🤖 AI Summary
This work addresses the challenge of accurately routing natural language queries in multi-database enterprise environments, where overlapping domains and semantic ambiguity often hinder precise query interpretation. To tackle this issue, the study introduces a structured reasoning mechanism into the query routing task for the first time, proposing a modular, reasoning-driven reranking strategy. This approach explicitly models schema coverage, structural connectivity, and fine-grained semantic alignment, effectively integrating the strengths of retrieval-based methods and logical inference. Evaluated on a benchmark dataset constructed from real-world scenarios, the proposed method significantly outperforms baseline approaches—including pure embedding-based models and direct prompting of large language models—across all metrics, demonstrating marked improvements in both routing accuracy and robustness.
📝 Abstract
We address the task of routing natural language queries in multi-database enterprise environments. We construct realistic benchmarks by extending existing NL-to-SQL datasets.

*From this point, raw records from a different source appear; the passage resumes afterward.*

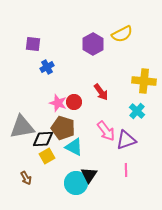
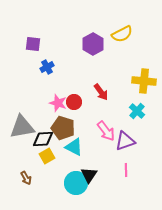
purple triangle: moved 1 px left, 1 px down
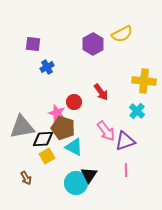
pink star: moved 1 px left, 10 px down
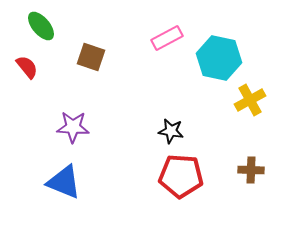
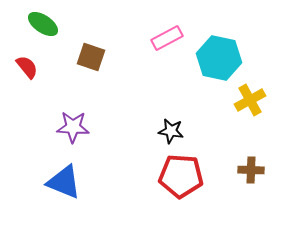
green ellipse: moved 2 px right, 2 px up; rotated 16 degrees counterclockwise
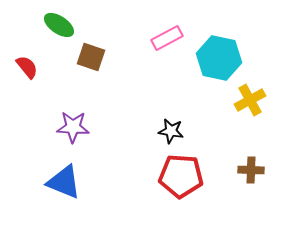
green ellipse: moved 16 px right, 1 px down
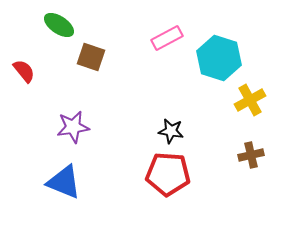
cyan hexagon: rotated 6 degrees clockwise
red semicircle: moved 3 px left, 4 px down
purple star: rotated 12 degrees counterclockwise
brown cross: moved 15 px up; rotated 15 degrees counterclockwise
red pentagon: moved 13 px left, 2 px up
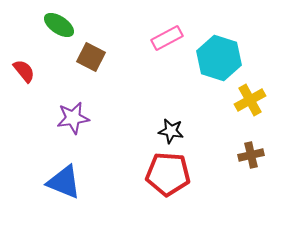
brown square: rotated 8 degrees clockwise
purple star: moved 9 px up
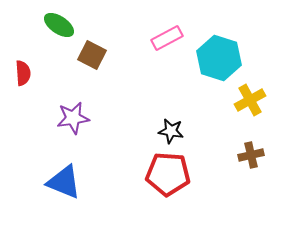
brown square: moved 1 px right, 2 px up
red semicircle: moved 1 px left, 2 px down; rotated 35 degrees clockwise
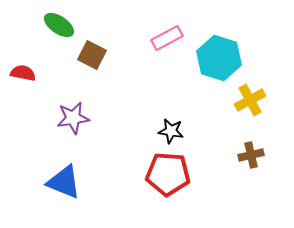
red semicircle: rotated 75 degrees counterclockwise
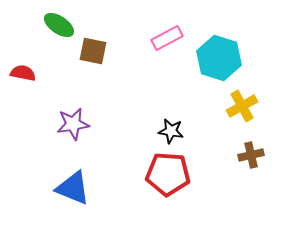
brown square: moved 1 px right, 4 px up; rotated 16 degrees counterclockwise
yellow cross: moved 8 px left, 6 px down
purple star: moved 6 px down
blue triangle: moved 9 px right, 6 px down
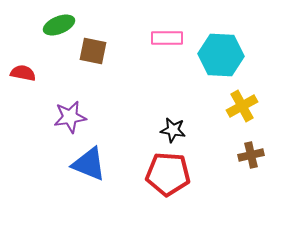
green ellipse: rotated 56 degrees counterclockwise
pink rectangle: rotated 28 degrees clockwise
cyan hexagon: moved 2 px right, 3 px up; rotated 15 degrees counterclockwise
purple star: moved 3 px left, 7 px up
black star: moved 2 px right, 1 px up
blue triangle: moved 16 px right, 24 px up
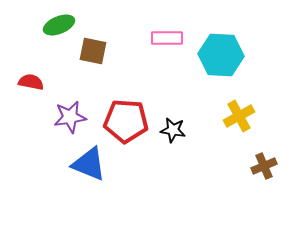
red semicircle: moved 8 px right, 9 px down
yellow cross: moved 3 px left, 10 px down
brown cross: moved 13 px right, 11 px down; rotated 10 degrees counterclockwise
red pentagon: moved 42 px left, 53 px up
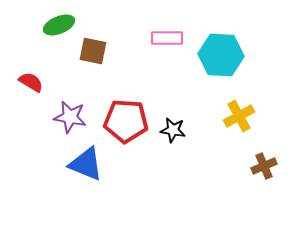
red semicircle: rotated 20 degrees clockwise
purple star: rotated 20 degrees clockwise
blue triangle: moved 3 px left
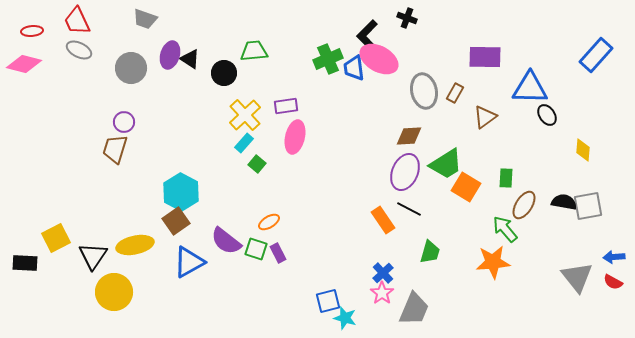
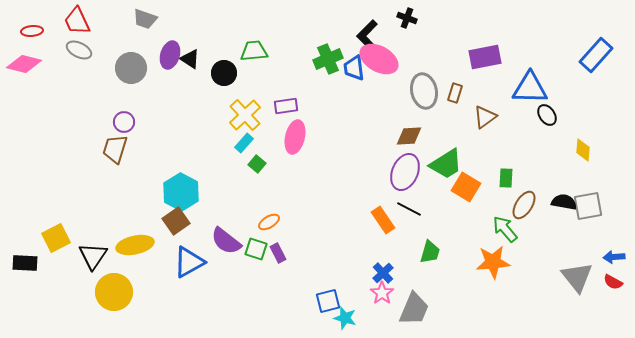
purple rectangle at (485, 57): rotated 12 degrees counterclockwise
brown rectangle at (455, 93): rotated 12 degrees counterclockwise
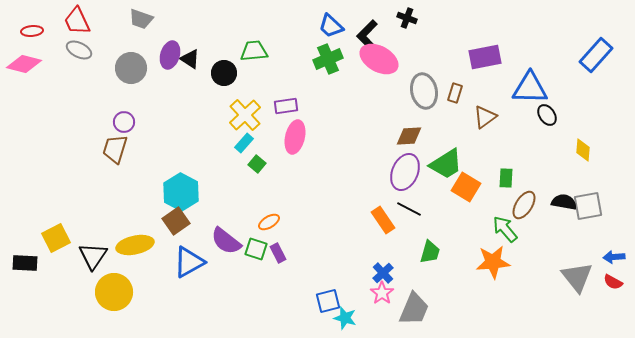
gray trapezoid at (145, 19): moved 4 px left
blue trapezoid at (354, 68): moved 23 px left, 42 px up; rotated 40 degrees counterclockwise
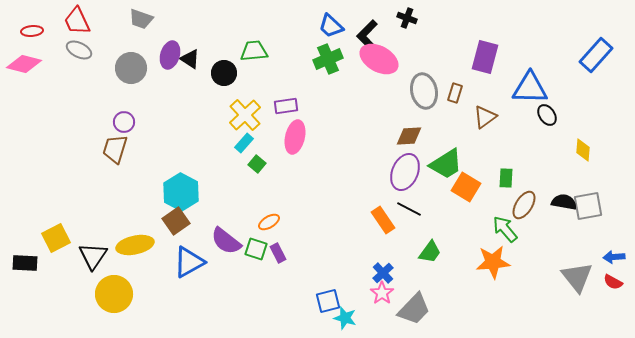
purple rectangle at (485, 57): rotated 64 degrees counterclockwise
green trapezoid at (430, 252): rotated 20 degrees clockwise
yellow circle at (114, 292): moved 2 px down
gray trapezoid at (414, 309): rotated 21 degrees clockwise
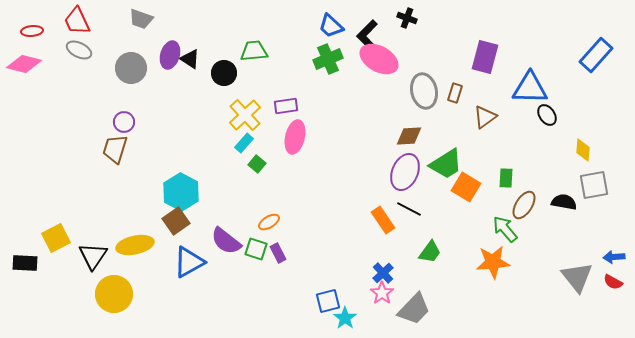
gray square at (588, 206): moved 6 px right, 21 px up
cyan star at (345, 318): rotated 20 degrees clockwise
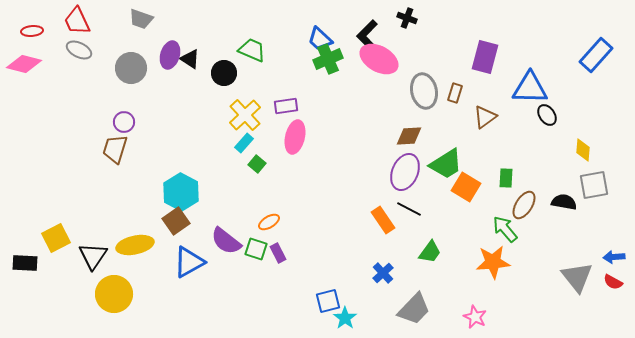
blue trapezoid at (331, 26): moved 11 px left, 13 px down
green trapezoid at (254, 51): moved 2 px left, 1 px up; rotated 28 degrees clockwise
pink star at (382, 293): moved 93 px right, 24 px down; rotated 10 degrees counterclockwise
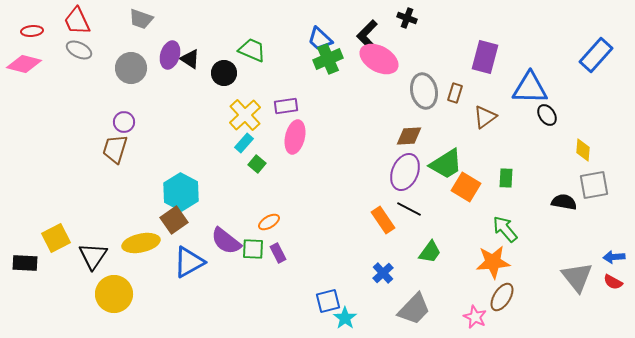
brown ellipse at (524, 205): moved 22 px left, 92 px down
brown square at (176, 221): moved 2 px left, 1 px up
yellow ellipse at (135, 245): moved 6 px right, 2 px up
green square at (256, 249): moved 3 px left; rotated 15 degrees counterclockwise
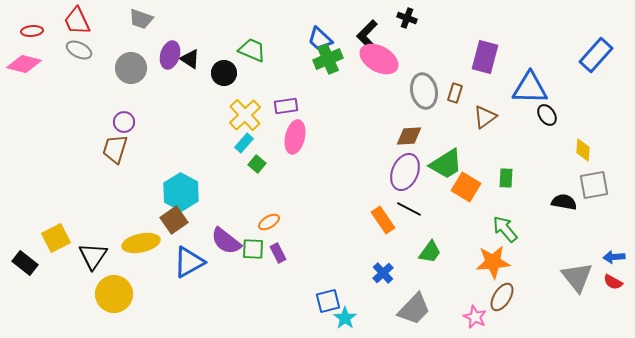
black rectangle at (25, 263): rotated 35 degrees clockwise
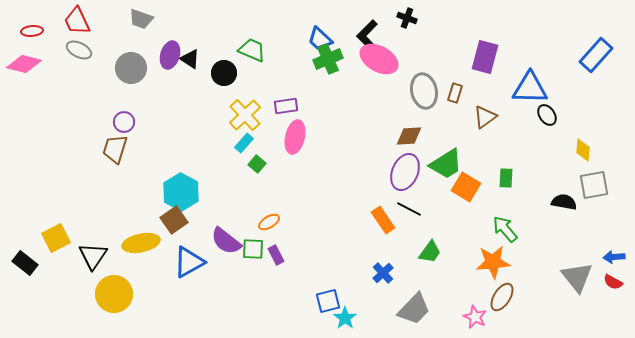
purple rectangle at (278, 253): moved 2 px left, 2 px down
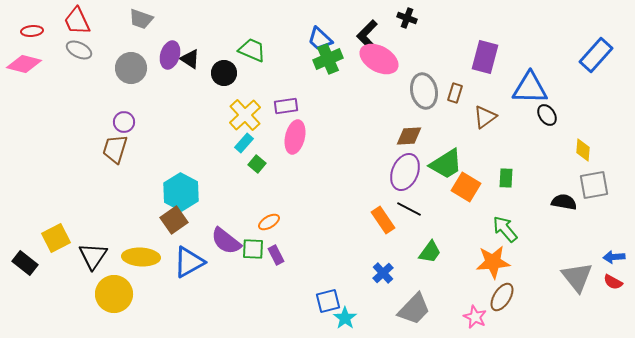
yellow ellipse at (141, 243): moved 14 px down; rotated 15 degrees clockwise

Our study shows that routing becomes increasingly challenging with larger, domain-overlapping DB repositories and ambiguous queries, motivating the need for more structured and robust reasoning-based solutions. By explicitly modelling schema coverage, structural connectivity, and fine-grained semantic alignment, the proposed modular, reasoning-driven reranking strategy consistently outperforms embedding-only and direct LLM-prompting baselines across all the metrics.